Nuclear war is cute and funny

Here’s a creepy bit of copypasta i found crossposted on the MGTOW subreddit and the incel-infested Black Pill Club site. It’s a little apocalyptic fantasy envisioning some variety of “WW3” tearing down our allegedly lady-dominated society and putting “strong men” in charge again.

“We need WW3/something really devastating so strong men can take back western society,” the post begins.

Its no secret that western society (so far, its likely that other the rest of the world will be feminist soon as well) has been ruined by feminism and all sorts of degeneracy.

Ah, “degeneracy,” that favorite Nazi dogwhistle.

Men, especially straight white men are villified and get no respect. Everything is blamed on the “evil” patriachy. Lots of men are brainwashed into believe the whole women being oppressed narrative. I won’t even get into the lgbt+ degenerate bs here.

People are ungrateful to men who build and made the US and in general the west so powerful.

WE HUNTED THE MAMMOTH, er, sorry, “built and made the US” to feed you!

And things will only get worse.

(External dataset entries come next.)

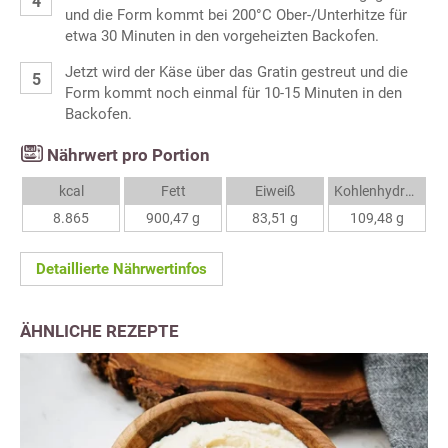
und die Form kommt bei 200°C Ober-/Unterhitze für
etwa 30 Minuten in den vorgeheizten Backofen.
Jetzt wird der Käse über das Gratin gestreut und die
Form kommt noch einmal für 10-15 Minuten in den
Backofen.
Nährwert pro Portion
kcal
Fett
Eiweiß
Kohlenhydrate
8.865
900,47 g
83,51 g
109,48 g
Detaillierte Nährwertinfos
ÄHNLICHE REZEPTE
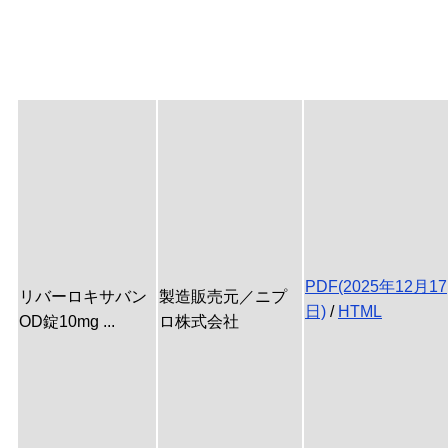
PDF(2025年12月17
リバーロキサバン
製造販売元／ニプ
日)
/
HTML
OD錠10mg ...
ロ株式会社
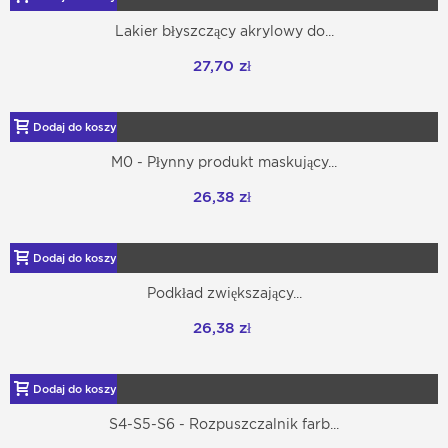
Lakier błyszczący akrylowy do...
27,70 zł
Dodaj do koszyka
M0 - Płynny produkt maskujący...
26,38 zł
Dodaj do koszyka
Podkład zwiększający...
26,38 zł
Dodaj do koszyka
S4-S5-S6 - Rozpuszczalnik farb...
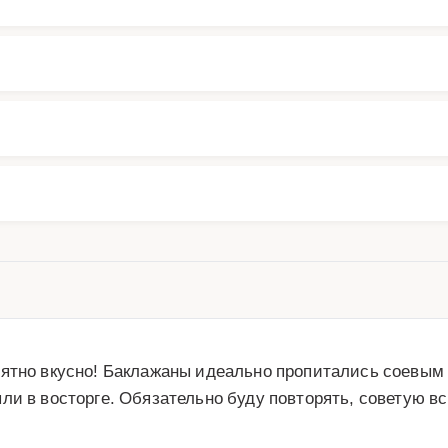
ятно вкусно! Баклажаны идеально пропитались соевым 
ли в восторге. Обязательно буду повторять, советую в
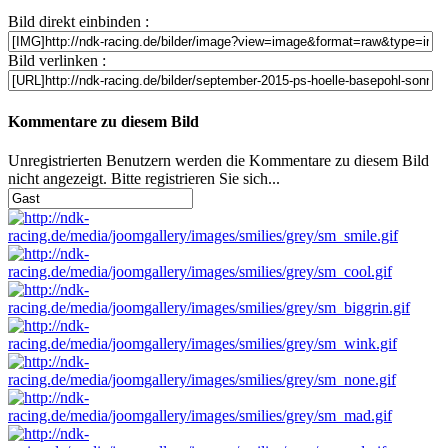
Bild direkt einbinden :
Bild verlinken :
Kommentare zu diesem Bild
Unregistrierten Benutzern werden die Kommentare zu diesem Bild
nicht angezeigt. Bitte registrieren Sie sich...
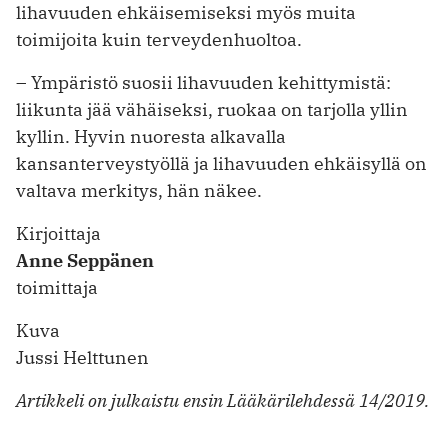
lihavuuden ehkäisemiseksi myös muita
toimijoita kuin terveydenhuoltoa.
– Ympäristö suosii lihavuuden kehittymistä:
liikunta jää vähäiseksi, ruokaa on tarjolla yllin
kyllin. Hyvin nuoresta alkavalla
kansanterveystyöllä ja lihavuuden ehkäisyllä on
valtava merkitys, hän näkee.
Kirjoittaja
Anne Seppänen
toimittaja
Kuva
Jussi Helttunen
Artikkeli on julkaistu ensin Lääkärilehdessä 14/2019.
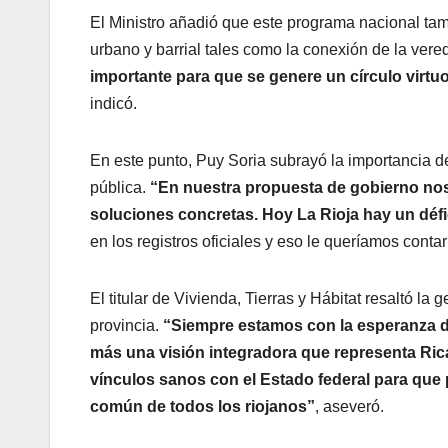
El Ministro añadió que este programa nacional tamb
urbano y barrial tales como la conexión de la vered
importante para que se genere un círculo virtu
indicó.
En este punto, Puy Soria subrayó la importancia de 
pública.
“En nuestra propuesta de gobierno noso
soluciones concretas. Hoy La Rioja hay un défi
en los registros oficiales y eso le queríamos contar 
El titular de Vivienda, Tierras y Hábitat resaltó l
provincia.
“Siempre estamos con la esperanza de
más una visión integradora que representa Rica
vínculos sanos con el Estado federal para que 
común de todos los riojanos”
, aseveró.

We have had it too easy in the west so people in the past few decades (and now with social media it has only gotten worse) became focused on dumb shit like feminism.

We’re living in the midst of a pandemic that has already killed more than ten times the number of Americans who died in Vietnam. Fascism is on the rise worldwide. I’m not sure things are quite so “easy” as you think unless you live a pretty cosseted life.

We need real problems, maybe WW3 or something else that is devastating so people grow up and appreciate men again

You really think you’re the grown up in this scenario? You live in a fantasy land.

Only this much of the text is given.